Don’t forget Pfizer: Here are 2 better split stocks

Pfizer (NYSE: PFE) one of the largest drug manufacturers in the world, and with a partner BioNTech and competitive Moderna, is one of the first companies to cross the finish line in the race to develop the COVID-19 vaccine. It has also built its share for 10 consecutive years, and at current share prices, its payout rate yields a staggering 4%.

In short, Pfizer may be one of the best COVID vaccine stocks – but not the best stock of stocks. In my opinion, Honeywell International (NYSE: HON)and Chevron (NYSE: CVX)there are better choices for investors looking for a steady income from quality companies.

An enthusiastic businessman opens a basket of $ 20 bills, allowing them to fly towards the next investment opportunity.

Image source: Getty Images.


Honeywell is a multifaceted business tool and its products fill the gap between the physical world and the digital world. He embraces the transition from business manufacturing to business connectivity, and is the leader of the business internet of things (IIoT) and software as a service (SaaS) for business companies.

The company had a good second quarter and a strong third quarter. It goes back nicely from a pandemic slowdown. Its free cash flow (FCF) remains strong, and after some have gone to share payments, the remainder can be used to pay off debt, buy back shares, or more invest in the industry. Management is optimistic that the company will return to marginal growth and expansion next year.

Honeywell’s history of performance and growth is impressive, but what really leaves him in balance.

HON Net Total Long Term Debt Card (quarterly)

HON Net Long Term Total Debt (quarterly) with YCharts

Despite being the leading U.S. business company with market capitalization, it has the lowest net long-term debt out of the top 10 U.S. businesses. That low debt is Honeywell’s last ace in the hole. The strength of its balance allows the company to acquire property in a timely manner in difficult times, continue to invest while others scale back, and grow its share while others lose. cut their own.


Investors may be keeping an eye on large oil stocks in today’s market. But Chevron is one of the best-run integrated oil and natural gas companies. At normal share prices, its share yield is 5.8%. Also, with 32 consecutive years of pay rise, the Loyalty Artists list has a prominent place.

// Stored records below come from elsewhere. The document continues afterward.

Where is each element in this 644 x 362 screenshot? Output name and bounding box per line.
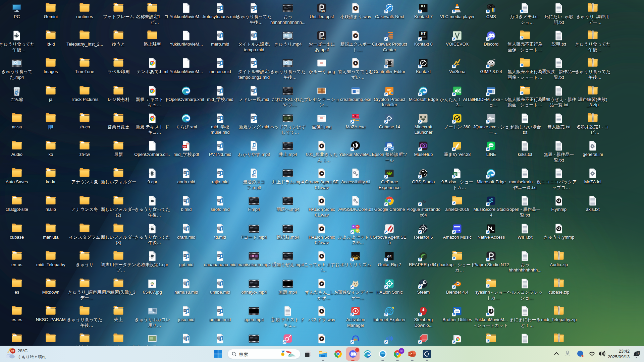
svg-text:z: z xyxy=(638,352,639,355)
svg-text:P: P xyxy=(410,352,412,356)
svg-text:9+: 9+ xyxy=(11,349,15,353)
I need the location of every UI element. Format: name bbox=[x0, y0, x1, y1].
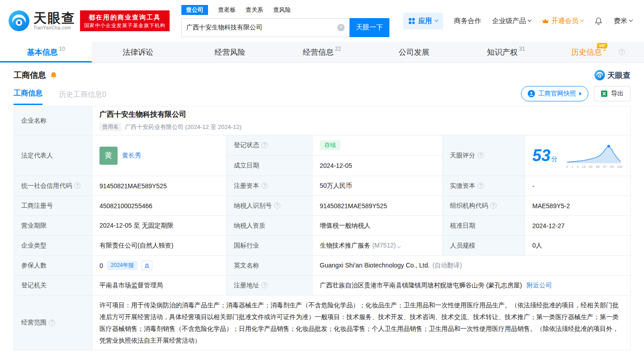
tab-history-info[interactable]: 历史信息 1 VIP bbox=[552, 42, 644, 62]
subtab-business-info[interactable]: 工商信息 bbox=[14, 89, 43, 105]
export-button[interactable]: 导出 bbox=[594, 86, 630, 101]
field-label-credit-code: 统一社会信用代码 bbox=[14, 176, 92, 196]
username-label: 费米 bbox=[614, 17, 627, 25]
field-value-paid-capital: - bbox=[525, 176, 631, 196]
chevron-down-icon bbox=[435, 18, 438, 22]
tab-basic-info[interactable]: 基本信息 10 bbox=[0, 42, 92, 62]
field-label-paid-capital: 实缴资本 bbox=[443, 176, 525, 196]
score-block: 53分 0 1 3 15 50 85 bbox=[532, 143, 623, 168]
slogan-line2: 国家中小企业发展子基金旗下机构 bbox=[84, 22, 166, 29]
score-distribution-chart: 0 1 3 15 50 85 97 99 100 bbox=[565, 143, 623, 168]
field-label-industry: 国标行业 bbox=[227, 236, 313, 256]
tab-company-development[interactable]: 公司发展 bbox=[368, 42, 460, 62]
tab-label: 经营风险 bbox=[215, 47, 246, 57]
search-area: 查公司 查老板 查关系 查风险 × 天眼一下 bbox=[181, 5, 389, 37]
logo-title: 天眼查 bbox=[33, 11, 76, 25]
help-icon[interactable] bbox=[478, 182, 484, 189]
search-tab-boss[interactable]: 查老板 bbox=[218, 6, 236, 14]
official-snapshot-button[interactable]: 工商官网快照 bbox=[521, 86, 588, 101]
tab-legal-proceedings[interactable]: 法律诉讼 bbox=[92, 42, 184, 62]
tianyancha-logo[interactable]: 天眼查 TianYanCha.com bbox=[8, 10, 76, 32]
user-menu[interactable]: 费米 bbox=[614, 17, 632, 25]
chevron-down-icon bbox=[528, 18, 531, 22]
search-tab-company[interactable]: 查公司 bbox=[181, 5, 208, 15]
field-label-taxpayer-id: 纳税人识别号 bbox=[227, 196, 313, 216]
help-icon[interactable] bbox=[619, 49, 625, 55]
score-unit: 分 bbox=[551, 155, 558, 162]
table-row: 法定代表人 黄 黄长秀 登记状态 存续 天眼评分 53分 bbox=[14, 135, 631, 156]
field-label-reg-status: 登记状态 bbox=[227, 135, 313, 156]
search-input[interactable] bbox=[186, 24, 337, 31]
business-info-table: 企业名称 广西十安生物科技有限公司 曾用名 广西十安药业有限公司 (2024-1… bbox=[14, 106, 631, 350]
field-label-org-code: 组织机构代码 bbox=[443, 196, 525, 216]
status-badge: 存续 bbox=[320, 140, 341, 150]
tab-operating-info[interactable]: 经营信息 22 bbox=[276, 42, 368, 62]
subtab-actions: 工商官网快照 导出 bbox=[521, 86, 630, 105]
field-label-reg-authority: 登记机关 bbox=[14, 276, 92, 296]
field-value-reg-capital: 50万人民币 bbox=[313, 176, 443, 196]
field-label-approval-date: 核准日期 bbox=[443, 216, 525, 236]
field-label-business-term: 营业期限 bbox=[14, 216, 92, 236]
help-icon[interactable] bbox=[261, 282, 268, 288]
excel-icon bbox=[601, 90, 608, 97]
tab-count: 10 bbox=[59, 46, 65, 52]
arrow-right-icon bbox=[579, 92, 582, 95]
tianyancha-logo-icon bbox=[8, 10, 30, 32]
vip-upgrade-menu[interactable]: 开通会员 bbox=[542, 17, 583, 25]
subscribe-bell-button[interactable] bbox=[50, 72, 57, 79]
field-label-company-name: 企业名称 bbox=[14, 106, 92, 135]
apps-menu-label: 应用 bbox=[418, 17, 432, 25]
annual-report-badge[interactable]: 2024年报 bbox=[107, 261, 137, 270]
help-icon[interactable] bbox=[74, 182, 80, 189]
field-value-staff-size: 0人 bbox=[525, 236, 631, 256]
slogan-line1: 都在用的商业查询工具 bbox=[84, 13, 166, 22]
apps-menu[interactable]: 应用 bbox=[403, 13, 443, 29]
help-icon[interactable] bbox=[49, 320, 55, 326]
score-value: 53分 bbox=[532, 148, 558, 164]
clear-icon[interactable]: × bbox=[337, 24, 345, 31]
help-icon[interactable] bbox=[478, 152, 484, 158]
business-scope-text: 许可项目：用于传染病防治的消毒产品生产；消毒器械生产；消毒剂生产（不含危险化学品… bbox=[99, 299, 623, 346]
help-icon[interactable] bbox=[274, 202, 280, 209]
enterprise-products-menu[interactable]: 企业级产品 bbox=[492, 17, 531, 25]
tab-operating-risk[interactable]: 经营风险 bbox=[184, 42, 276, 62]
notifications-button[interactable] bbox=[594, 17, 603, 25]
search-tab-relation[interactable]: 查关系 bbox=[246, 6, 263, 14]
legal-rep-link[interactable]: 黄长秀 bbox=[122, 152, 141, 160]
sparkline-curve bbox=[565, 143, 623, 164]
business-cooperation-link[interactable]: 商务合作 bbox=[454, 17, 481, 25]
help-icon[interactable] bbox=[261, 142, 268, 148]
former-name: 广西十安药业有限公司 (2024-12 至 2024-12) bbox=[125, 123, 242, 131]
field-value-org-code: MAE589Y5-2 bbox=[525, 196, 631, 216]
table-row: 企业类型 有限责任公司(自然人独资) 国标行业 生物技术推广服务(M7512) … bbox=[14, 236, 631, 256]
field-value-company-type: 有限责任公司(自然人独资) bbox=[92, 236, 227, 256]
person-badge-icon bbox=[528, 90, 535, 97]
institution-icon[interactable] bbox=[142, 261, 152, 270]
search-input-wrap: × bbox=[181, 18, 350, 37]
avatar[interactable]: 黄 bbox=[99, 147, 118, 165]
table-row: 企业名称 广西十安生物科技有限公司 曾用名 广西十安药业有限公司 (2024-1… bbox=[14, 106, 631, 135]
chevron-down-icon[interactable] bbox=[397, 244, 401, 248]
header-right-nav: 应用 商务合作 企业级产品 开通会员 费米 bbox=[403, 13, 632, 29]
bell-icon bbox=[594, 17, 603, 25]
search-tab-risk[interactable]: 查风险 bbox=[273, 6, 291, 14]
former-name-badge: 曾用名 bbox=[99, 123, 121, 131]
tab-count: 22 bbox=[335, 46, 341, 52]
field-value-score: 53分 0 1 3 15 50 85 bbox=[525, 135, 631, 176]
vip-upgrade-label: 开通会员 bbox=[551, 17, 578, 25]
tab-label: 知识产权 bbox=[487, 47, 518, 57]
chevron-down-icon bbox=[580, 18, 584, 22]
field-value-business-scope: 许可项目：用于传染病防治的消毒产品生产；消毒器械生产；消毒剂生产（不含危险化学品… bbox=[92, 296, 631, 350]
field-value-industry: 生物技术推广服务(M7512) bbox=[313, 236, 443, 256]
search-row: × 天眼一下 bbox=[181, 18, 389, 37]
company-name: 广西十安生物科技有限公司 bbox=[99, 110, 623, 119]
enterprise-products-label: 企业级产品 bbox=[492, 17, 526, 25]
subtab-history-business-info[interactable]: 历史工商信息0 bbox=[59, 90, 106, 105]
field-value-approval-date: 2024-12-27 bbox=[525, 216, 631, 236]
help-icon[interactable] bbox=[261, 182, 268, 189]
tab-intellectual-property[interactable]: 知识产权 31 bbox=[460, 42, 552, 62]
table-row: 经营范围 许可项目：用于传染病防治的消毒产品生产；消毒器械生产；消毒剂生产（不含… bbox=[14, 296, 631, 350]
search-button[interactable]: 天眼一下 bbox=[350, 18, 389, 37]
help-icon[interactable] bbox=[490, 202, 497, 209]
nearby-companies-link[interactable]: 附近公司 bbox=[526, 282, 552, 289]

The COVID-19 outbreak has affected oil and gas demand, leading to short-term overcapacity and lower commodity prices. In response, Chevron cut spending and selectively reduced output. The result is that Chevron expects to end 2020 with spending well below its original capital budget of around $ 20 billion. That was right around what it cost in 2019. As in its most recent quarter, it is expected to be completed closer to $ 14 billion this year. These spending cuts have helped Chevron reduce losses and limit the use of debt.

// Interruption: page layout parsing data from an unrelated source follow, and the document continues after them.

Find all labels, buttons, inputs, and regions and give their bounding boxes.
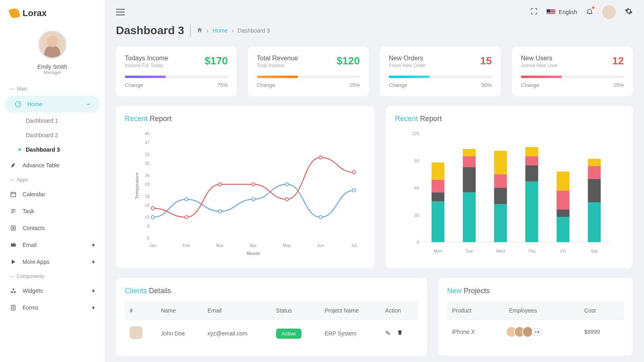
leaf-icon [8, 7, 20, 19]
kpi-change-label: Change [389, 82, 407, 88]
bar-chart[interactable]: 0306090120MonTueWedThuFriSat [395, 130, 624, 258]
sidebar-item-label: More Apps [23, 259, 50, 265]
dashboard-icon [14, 101, 22, 108]
svg-rect-72 [588, 202, 601, 242]
table-header: Email [202, 302, 271, 320]
page-title: Dashboard 3 [116, 24, 191, 37]
svg-text:Fri: Fri [561, 249, 566, 253]
svg-text:Mon: Mon [434, 249, 442, 253]
svg-point-32 [353, 189, 356, 192]
svg-rect-47 [431, 202, 444, 242]
brand[interactable]: Lorax [0, 8, 105, 27]
project-product: iPhone X [447, 320, 504, 344]
table-header: Action [380, 302, 418, 320]
kpi-title: Total Revenue [257, 55, 298, 62]
sidebar-item-dashboard3[interactable]: Dashboard 3 [16, 142, 105, 157]
svg-text:60: 60 [414, 185, 419, 190]
section-components: Components [0, 270, 105, 282]
sidebar-item-dashboard1[interactable]: Dashboard 1 [16, 113, 105, 128]
sidebar-item-dashboard2[interactable]: Dashboard 2 [16, 128, 105, 142]
sidebar-item-calendar[interactable]: Calendar [0, 186, 105, 203]
table-row: iPhone X +4 $8999 [447, 320, 624, 344]
sidebar-item-widgets[interactable]: Widgets + [0, 282, 105, 299]
sidebar-item-label: Home [27, 101, 42, 107]
projects-card: New Projects ProductEmployeesCost iPhone… [438, 278, 633, 356]
kpi-card-3: New Users Joined New User 12 Change25% [512, 47, 633, 96]
svg-rect-55 [463, 149, 476, 156]
svg-text:40: 40 [144, 131, 149, 136]
bar-chart-card: Recent Report 0306090120MonTueWedThuFriS… [386, 106, 633, 268]
menu-toggle[interactable] [116, 9, 125, 15]
fullscreen-icon[interactable] [530, 8, 538, 17]
sidebar-item-contacts[interactable]: Contacts [0, 220, 105, 237]
svg-text:Tue: Tue [466, 249, 473, 253]
settings-icon[interactable] [625, 7, 633, 17]
svg-text:33: 33 [144, 152, 149, 157]
section-apps: Apps [0, 174, 105, 186]
kpi-card-2: New Orders Fresh New Order 15 Change50% [380, 47, 501, 96]
sidebar-item-advance-table[interactable]: Advance Table [0, 157, 105, 174]
home-icon[interactable] [196, 27, 203, 35]
svg-text:Jan: Jan [149, 243, 157, 248]
sidebar-item-email[interactable]: Email + [0, 237, 105, 253]
task-icon [10, 208, 17, 215]
svg-point-27 [185, 197, 188, 201]
table-row: John Doe xyz@email.com Active ERP System… [125, 320, 418, 347]
kpi-title: New Orders [389, 55, 426, 62]
user-avatar[interactable] [602, 5, 616, 19]
kpi-value: 15 [480, 55, 492, 67]
language-selector[interactable]: English [547, 9, 577, 15]
sidebar-item-more-apps[interactable]: More Apps + [0, 253, 105, 270]
sidebar-item-forms[interactable]: Forms + [0, 299, 105, 316]
sidebar-item-label: Calendar [23, 191, 45, 197]
delete-icon[interactable] [397, 329, 403, 337]
expand-icon: + [92, 288, 95, 294]
sidebar-item-label: Widgets [23, 288, 43, 294]
breadcrumb-home[interactable]: Home [213, 27, 227, 34]
sidebar-item-label: Contacts [23, 225, 45, 231]
edit-icon[interactable]: ✎ [385, 329, 390, 337]
svg-rect-67 [557, 217, 570, 242]
kpi-subtitle: Joined New User [521, 63, 557, 68]
svg-text:Feb: Feb [183, 243, 190, 248]
employee-more[interactable]: +4 [532, 328, 543, 335]
project-cost: $8999 [580, 320, 624, 344]
avatar [38, 31, 66, 59]
table-header: Project Name [320, 302, 380, 320]
svg-text:90: 90 [414, 158, 419, 163]
svg-text:37: 37 [144, 140, 149, 145]
table-header: Cost [580, 302, 624, 320]
svg-rect-49 [431, 180, 444, 193]
table-header: # [125, 302, 156, 320]
card-title: New Projects [447, 287, 624, 295]
svg-rect-73 [588, 179, 601, 203]
svg-rect-59 [494, 174, 507, 188]
svg-rect-65 [525, 147, 538, 156]
card-title: Clients Details [125, 287, 418, 295]
kpi-card-0: Todays Income Income For Today $170 Chan… [116, 47, 237, 96]
kpi-progress [389, 76, 492, 78]
line-chart[interactable]: 59121619232630333740JanFebMarAprMayJunJu… [125, 130, 366, 258]
sidebar-item-label: Email [23, 242, 37, 248]
svg-rect-50 [431, 162, 444, 180]
sidebar: Lorax Emily Smith Manager Main Home − Da… [0, 0, 105, 362]
sidebar-item-label: Advance Table [23, 162, 60, 169]
svg-text:30: 30 [414, 213, 419, 218]
topbar: English [105, 0, 644, 24]
email-icon [10, 241, 17, 249]
widgets-icon [10, 287, 17, 294]
sidebar-item-task[interactable]: Task [0, 203, 105, 220]
kpi-progress [125, 76, 228, 78]
notifications-icon[interactable] [586, 8, 593, 17]
svg-text:9: 9 [147, 224, 150, 228]
kpi-value: 12 [612, 55, 624, 67]
svg-rect-68 [557, 210, 570, 217]
profile[interactable]: Emily Smith Manager [0, 27, 105, 83]
card-title: Recent Report [395, 115, 624, 123]
sidebar-item-home[interactable]: Home − [5, 96, 100, 113]
leaf-small-icon [10, 162, 17, 169]
card-title: Recent Report [125, 115, 366, 123]
kpi-change-label: Change [521, 82, 539, 88]
table-header: Product [447, 302, 504, 320]
breadcrumb: › Home › Dashboard 3 [196, 27, 270, 35]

Even with that reduced capital cost, Chevron found a creative way to grow its long-term prospects. Bought it Noble power for $ 13 billion, which is like a bargain price because of its asset portfolio. Noble is a major player in the Permian Pool, the largest land-based oil field in the U.S. and Chevron’s main long-term growth driver. That contract closed in October.

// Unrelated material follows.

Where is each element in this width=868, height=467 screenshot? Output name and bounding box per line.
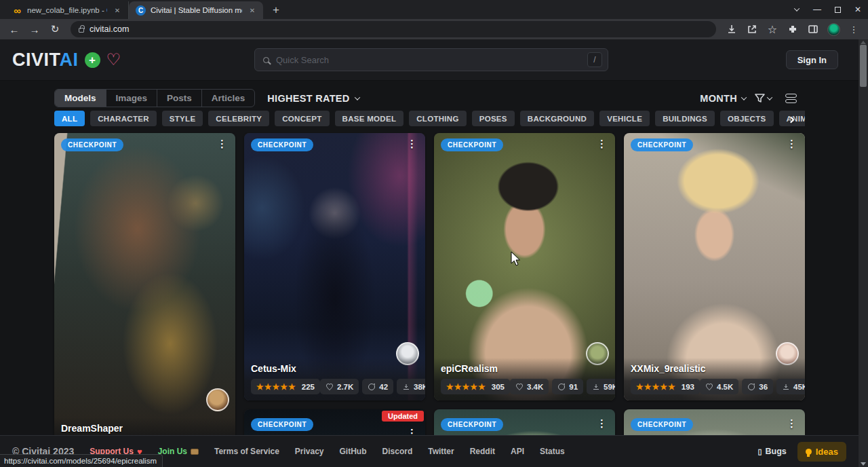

Management plans on further cost reductions in 2021, leading to a $ 14 billion capital budget that incorporates previous Noble work. Of that amount, Chevron estimates that it needs to spend about $ 10 billion annually to maintain its production. Noble needs about $ 800 million. This means that there will be significant spending (even at this reduced rate) leading to long-term investments. Looking back over the past five years, the progress Chevron has made in reducing costs while maintaining a healthy level of FCF is impressive.

CVX Capital Expenditure Card (quarterly)

CVX Capital Expenditure Data (quarterly) by YCharts

If FCF is too low, a company can cut the allowance or tap into their savings to fund the payment. But that’s a slippery slope because it can put a company’s finances on darker ground. This is exactly what has happened to many of Chevron’s peers, which is one reason why Chevron has the best balance sheet in its group. By permission, Chevron’s debt burden has gone up as a result of Noble’s build, but it’s still at a healthy level.

Dynamic duo

Honeywell’s growth prospects, employment stability, safe separation and growth, and financial health make it a key business stock for long-term investors. Chevron is similar in that it is possible to argue the optimal balance of the oil majors. And while Chevron’s earnings have suffered a major blow this year, the cost reductions and periodic investments are a sign that it is doing its best to lead a challenging market.

Honeywell has a share yield of 1.8% compared to Chevron’s 5.8%, which makes sense as Honeywell is the safer of the two. Investors should choose which company best suits their risk tolerance, but both are good stock stocks to buy now.